-- Input material follows --

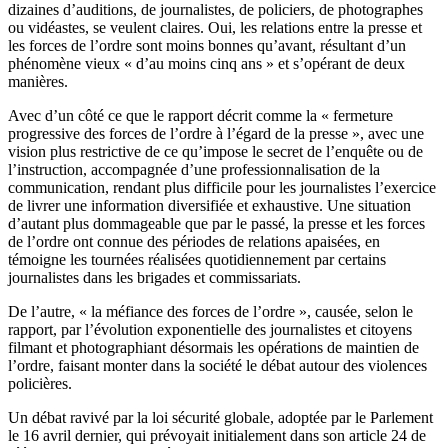
dizaines d’auditions, de journalistes, de policiers, de photographes
ou vidéastes, se veulent claires. Oui, les relations entre la presse et
les forces de l’ordre sont moins bonnes qu’avant, résultant d’un
phénomène vieux « d’au moins cinq ans » et s’opérant de deux
manières.
Avec d’un côté ce que le rapport décrit comme la « fermeture
progressive des forces de l’ordre à l’égard de la presse », avec une
vision plus restrictive de ce qu’impose le secret de l’enquête ou de
l’instruction, accompagnée d’une professionnalisation de la
communication, rendant plus difficile pour les journalistes l’exercice
de livrer une information diversifiée et exhaustive. Une situation
d’autant plus dommageable que par le passé, la presse et les forces
de l’ordre ont connue des périodes de relations apaisées, en
témoigne les tournées réalisées quotidiennement par certains
journalistes dans les brigades et commissariats.
De l’autre, « la méfiance des forces de l’ordre », causée, selon le
rapport, par l’évolution exponentielle des journalistes et citoyens
filmant et photographiant désormais les opérations de maintien de
l’ordre, faisant monter dans la société le débat autour des violences
policières.
Un débat ravivé par la loi sécurité globale, adoptée par le Parlement
le 16 avril dernier, qui prévoyait initialement dans son article 24 de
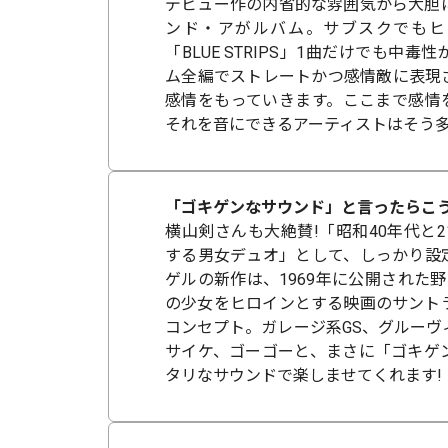
デビュー作の内省的な雰囲気から大胆
ンド・アがルバム。サブスクでもヒ
「BLUE STRIPS」1曲だけでも中
ム全編でストレートかつ感情敵に表現
感情をもっていきます。ここまで感情
それを音にできるアーティストはそう多
「ゴキゲンなサウンド」と言ったらこ
横山剣さんも大絶賛!「昭和40年代と
する男女デュオ」として、しっかり設
ゲルの新作は、1969年に公開された
の少女をヒロインとする映画のサント
コンセプト。ガレージ系GS、グルーヴ
サイケ、ゴーゴーと、まさに「ゴキゲ
タリなサウンドで楽しませてくれます!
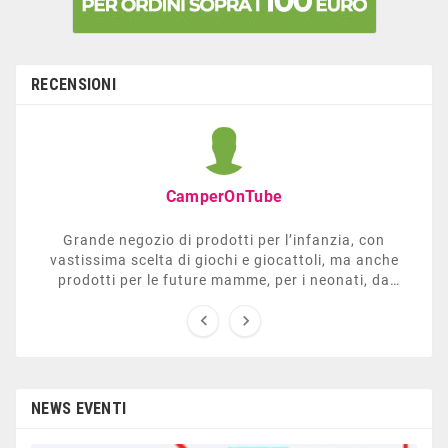
RECENSIONI
CamperOnTube
Grande negozio di prodotti per l’infanzia, con
vastissima scelta di giochi e giocattoli, ma anche
prodotti per le future mamme, per i neonati, da
carrozzelle e passeggini a lettini. Ha anche una


sezione dedicata all’arredo giardino, giochi all’aperto,
gazebo, tavoli da ping-pong, altalene, ecc. Personale
esperto, disponibile a consigliare e illustrare gli
articoli. Difficile non trovare risposta a quel che si
cerca.
NEWS EVENTI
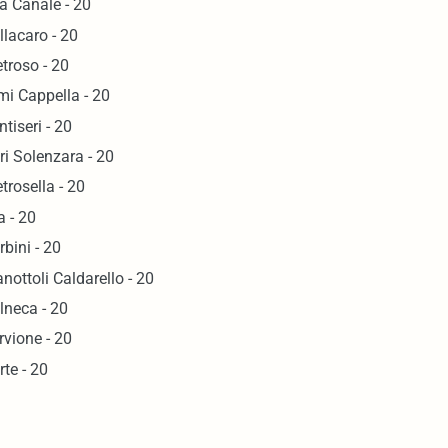
la Canale - 20
llacaro - 20
etroso - 20
mi Cappella - 20
ntiseri - 20
ri Solenzara - 20
etrosella - 20
a - 20
rbini - 20
anottoli Caldarello - 20
lneca - 20
rvione - 20
rte - 20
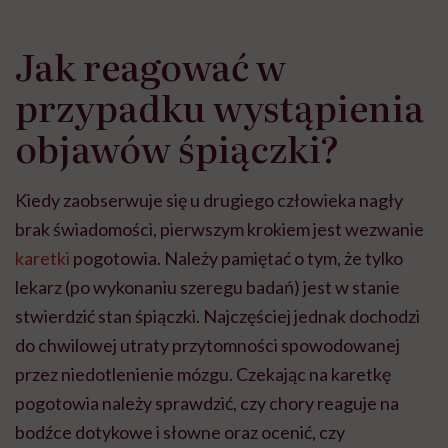
Jak reagować w
przypadku wystąpienia
objawów śpiączki?
Kiedy zaobserwuje się u drugiego człowieka nagły
brak świadomości, pierwszym krokiem jest wezwanie
karetki
pogotowia. Należy pamiętać o tym, że tylko
lekarz (po wykonaniu szeregu badań) jest w stanie
stwierdzić stan śpiączki. Najczęściej jednak dochodzi
do chwilowej utraty przytomności spowodowanej
przez niedotlenienie mózgu. Czekając na karetkę
pogotowia należy sprawdzić, czy chory reaguje na
bodźce dotykowe i słowne oraz ocenić, czy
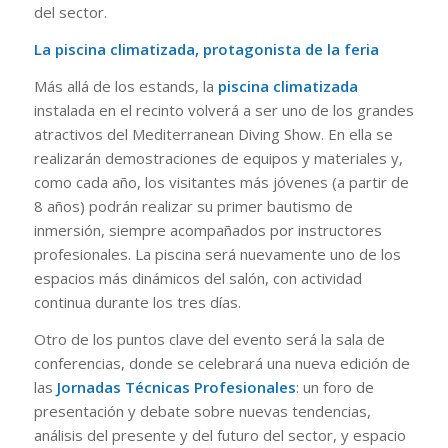
del sector.
La piscina climatizada, protagonista de la feria
Más allá de los estands, la
piscina climatizada
instalada en el recinto volverá a ser uno de los grandes
atractivos del Mediterranean Diving Show. En ella se
realizarán demostraciones de equipos y materiales y,
como cada año, los visitantes más jóvenes (a partir de
8 años) podrán realizar su primer bautismo de
inmersión, siempre acompañados por instructores
profesionales. La piscina será nuevamente uno de los
espacios más dinámicos del salón, con actividad
continua durante los tres días.
Otro de los puntos clave del evento será la sala de
conferencias, donde se celebrará una nueva edición de
las
Jornadas Técnicas Profesionales
: un foro de
presentación y debate sobre nuevas tendencias,
análisis del presente y del futuro del sector, y espacio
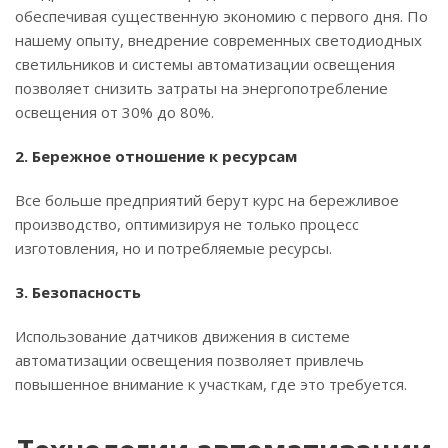
обеспечивая существенную экономию с первого дня. По
нашему опыту, внедрение современных светодиодных
светильников и системы автоматизации освещения
позволяет снизить затраты на энергопотребление
освещения от 30% до 80%.
2. Бережное отношение к ресурсам
Все больше предприятий берут курс на бережливое
производство, оптимизируя не только процесс
изготовления, но и потребляемые ресурсы.
3. Безопасность
Использование датчиков движения в системе
автоматизации освещения позволяет привлечь
повышенное внимание к участкам, где это требуется.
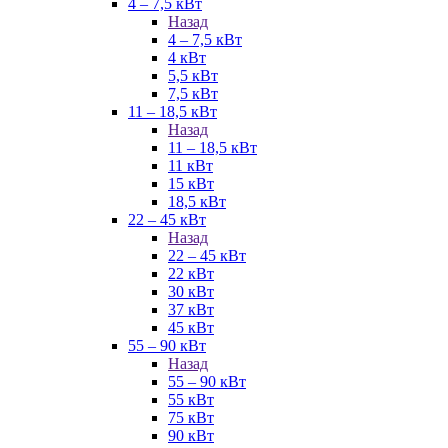
4 – 7,5 кВт
Назад
4 – 7,5 кВт
4 кВт
5,5 кВт
7,5 кВт
11 – 18,5 кВт
Назад
11 – 18,5 кВт
11 кВт
15 кВт
18,5 кВт
22 – 45 кВт
Назад
22 – 45 кВт
22 кВт
30 кВт
37 кВт
45 кВт
55 – 90 кВт
Назад
55 – 90 кВт
55 кВт
75 кВт
90 кВт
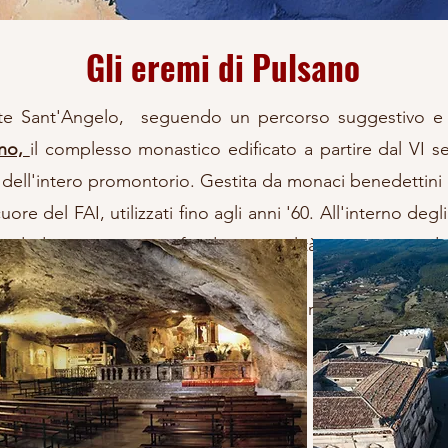
Gli eremi di Pulsano
e Sant'Angelo, seguendo un percorso suggestivo e pa
ano,
il complesso monastico edificato a partire dal VI 
 dell'intero promontorio. Gestita da monaci benedettini e
ore del FAI, utilizzati fino agli anni '60. All'interno deg
a dedicata a una profonda spiritualità, spesso condi
ll'acqua piovana, ma anche affreschi votivi.
Visitare q
di appoggiarsi ad una
guida esperta
per godere appieno 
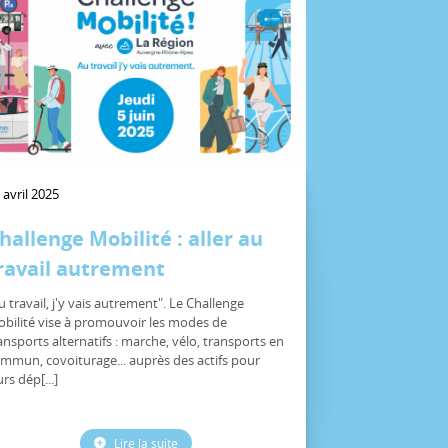
 avril 2025
hallenge Mobilité : aller au
ravail autrement
u travail, j'y vais autrement". Le Challenge
bilité vise à promouvoir les modes de
ansports alternatifs : marche, vélo, transports en
mmun, covoiturage... auprès des actifs pour
urs dép[...]
Lire la suite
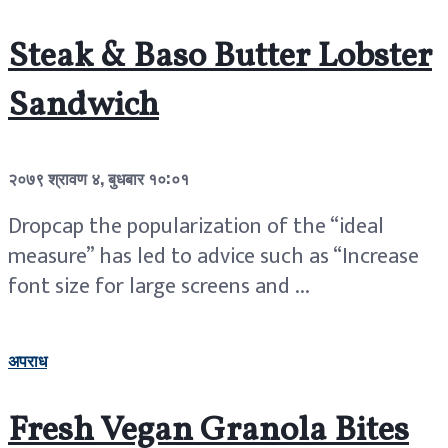
Steak & Baso Butter Lobster
Sandwich
२०७९ श्रावण ४, बुधबार १०:०१
Dropcap the popularization of the “ideal
measure” has led to advice such as “Increase
font size for large screens and ...
अपराध
Fresh Vegan Granola Bites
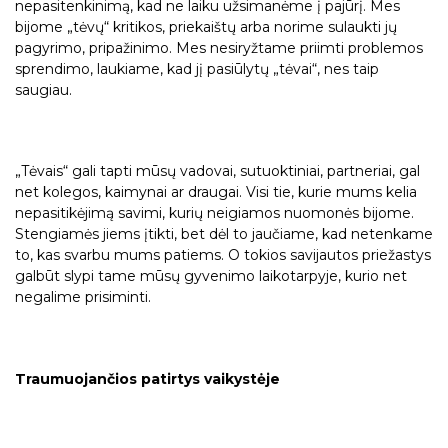
nepasitenkinimą, kad ne laiku užsimanėme į pajūrį. Mes
bijome „tėvų“ kritikos, priekaištų arba norime sulaukti jų
pagyrimo, pripažinimo. Mes nesiryžtame priimti problemos
sprendimo, laukiame, kad jį pasiūlytų „tėvai“, nes taip
saugiau.
„Tėvais“ gali tapti mūsų vadovai, sutuoktiniai, partneriai, gal
net kolegos, kaimynai ar draugai. Visi tie, kurie mums kelia
nepasitikėjimą savimi, kurių neigiamos nuomonės bijome.
Stengiamės jiems įtikti, bet dėl to jaučiame, kad netenkame
to, kas svarbu mums patiems. O tokios savijautos priežastys
galbūt slypi tame mūsų gyvenimo laikotarpyje, kurio net
negalime prisiminti.
Traumuojančios patirtys vaikystėje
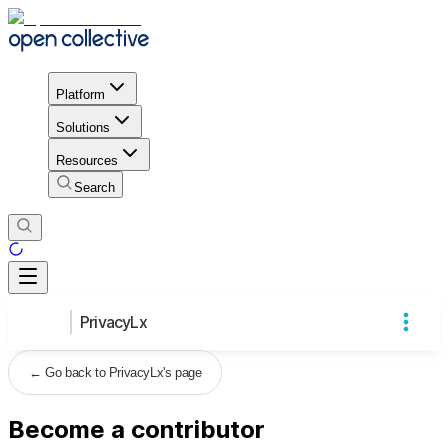
Platform
Solutions
Resources
Search
PrivacyLx
←
Go back to PrivacyLx's page
Become a contributor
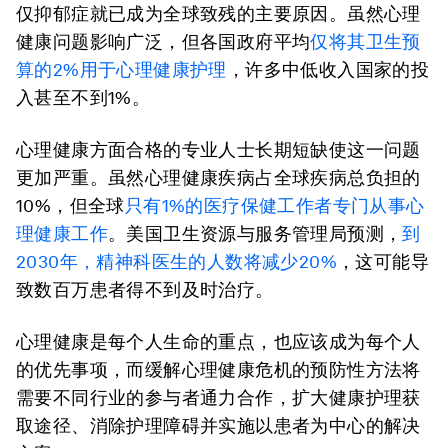
仅抑郁症就已成为全球致残的主要原因。虽然心理
健康问题影响广泛，但各国政府平均
仅将其卫生预
算的2%用于心理健康护理
，许多中低收入国家的投
入甚至不到1%。
心理健康方面合格的专业人士长期短缺使这一问题
更加严重。虽然心理健康疾病占全球疾病总负担的
10%，但全球
只有1%的医疗保健工作者专门从事心
理健康工作
。美国卫生资源与服务管理局预测，
到
2030年，精神科医生的人数将减少20%
，这可能导
致数百万患者得不到及时治疗。
心理健康是每个人生命的重点，也应该成为每个人
的优先事项，而缓解心理健康危机的预防性方法将
需要不同行业的参与者通力合作，扩大健康护理获
取途径、消除护理障碍并实施以患者为中心的解决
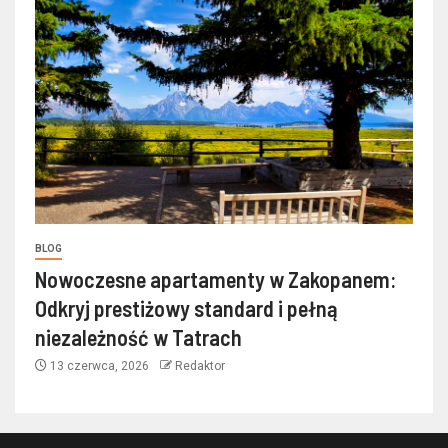
BLOG
Nowoczesne apartamenty w Zakopanem:
Odkryj prestiżowy standard i pełną
niezależność w Tatrach
13 czerwca, 2026
Redaktor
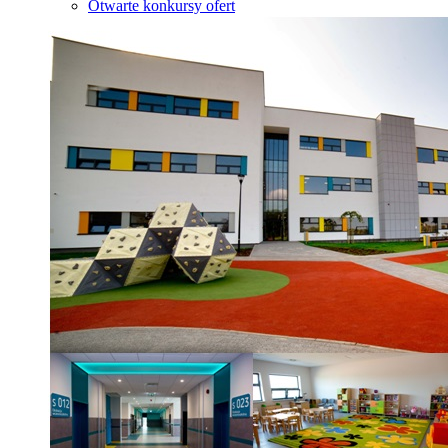
Otwarte konkursy ofert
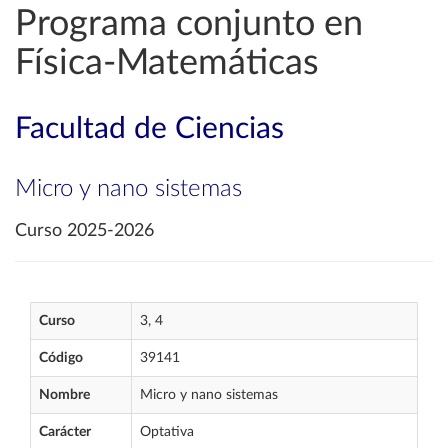
Programa conjunto en
Física-Matemáticas
Facultad de Ciencias
Micro y nano sistemas
Curso 2025-2026
Curso
3, 4
Código
39141
Nombre
Micro y nano sistemas
Carácter
Optativa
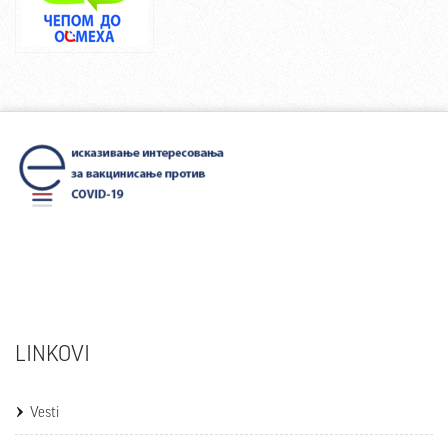
LINKOVI
Vesti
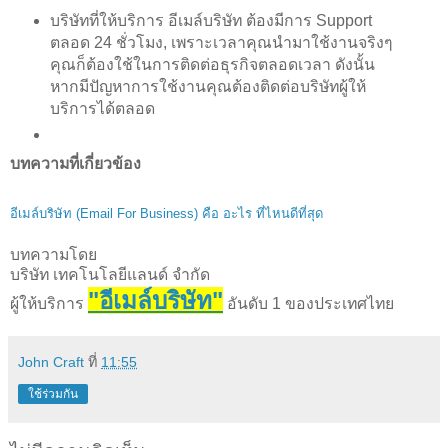
บริษัทที่ให้บริการ อีเมล์บริษัท ต้องมีการ Support
ตลอด 24 ชั่วโมง, เพราะเวลาคุณนำมาใช้งานจริงๆ
คุณก็ต้องใช้ในการติดต่อธุรกิจตลอดเวลา ดังนั้น
หากมีปัญหาการใช้งานคุณต้องติดต่อบริษัทผู้ให้
บริการได้ตลอด
บทความที่เกี่ยวข้อง
อีเมล์บริษัท (Email For Business) คือ อะไร ที่ไหนดีที่สุด
บทความโดย
บริษัท เทคโนโลยีแลนด์ จำกัด
"อีเมล์บริษัท"
ผู้ให้บริการ
อันดับ 1 ของประเทศไทย
John Craft
ที่
11:55
ใช้ร่วมกัน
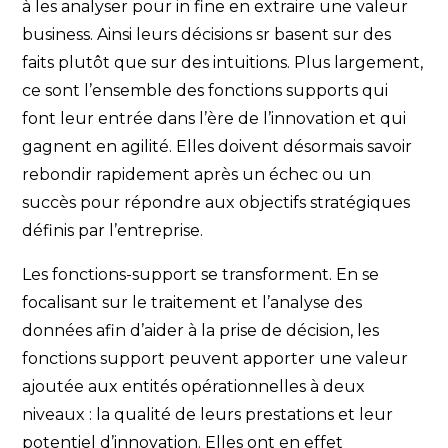
à les analyser pour in fine en extraire une valeur
business. Ainsi leurs décisions sr basent sur des
faits plutôt que sur des intuitions. Plus largement,
ce sont l’ensemble des fonctions supports qui
font leur entrée dans l’ère de l’innovation et qui
gagnent en agilité. Elles doivent désormais savoir
rebondir rapidement après un échec ou un
succès pour répondre aux objectifs stratégiques
définis par l’entreprise.
Les fonctions-support se transforment. En se
focalisant sur le traitement et l’analyse des
données afin d’aider à la prise de décision, les
fonctions support peuvent apporter une valeur
ajoutée aux entités opérationnelles à deux
niveaux : la qualité de leurs prestations et leur
potentiel d’innovation. Elles ont en effet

-- Input material concluded --

[Work instructions]:
Pictures stay out. Print the lines of the records above exactly, from the first through the one with "Grande negozio di".

[Result]:
dizaines d’auditions, de journalistes, de policiers, de photographes
ou vidéastes, se veulent claires. Oui, les relations entre la presse et
les forces de l’ordre sont moins bonnes qu’avant, résultant d’un
phénomène vieux « d’au moins cinq ans » et s’opérant de deux
manières.
Avec d’un côté ce que le rapport décrit comme la « fermeture
progressive des forces de l’ordre à l’égard de la presse », avec une
vision plus restrictive de ce qu’impose le secret de l’enquête ou de
l’instruction, accompagnée d’une professionnalisation de la
communication, rendant plus difficile pour les journalistes l’exercice
de livrer une information diversifiée et exhaustive. Une situation
d’autant plus dommageable que par le passé, la presse et les forces
de l’ordre ont connue des périodes de relations apaisées, en
témoigne les tournées réalisées quotidiennement par certains
journalistes dans les brigades et commissariats.
De l’autre, « la méfiance des forces de l’ordre », causée, selon le
rapport, par l’évolution exponentielle des journalistes et citoyens
filmant et photographiant désormais les opérations de maintien de
l’ordre, faisant monter dans la société le débat autour des violences
policières.
Un débat ravivé par la loi sécurité globale, adoptée par le Parlement
le 16 avril dernier, qui prévoyait initialement dans son article 24 de
デビュー作の内省的な雰囲気から大胆
ンド・アがルバム。サブスクでもヒ
「BLUE STRIPS」1曲だけでも中
ム全編でストレートかつ感情敵に表現
感情をもっていきます。ここまで感情
それを音にできるアーティストはそう多
「ゴキゲンなサウンド」と言ったらこ
横山剣さんも大絶賛!「昭和40年代と
する男女デュオ」として、しっかり設
ゲルの新作は、1969年に公開された
の少女をヒロインとする映画のサント
コンセプト。ガレージ系GS、グルーヴ
サイケ、ゴーゴーと、まさに「ゴキゲ
タリなサウンドで楽しませてくれます!
RECENSIONI
CamperOnTube
Grande negozio di prodotti per l’infanzia, con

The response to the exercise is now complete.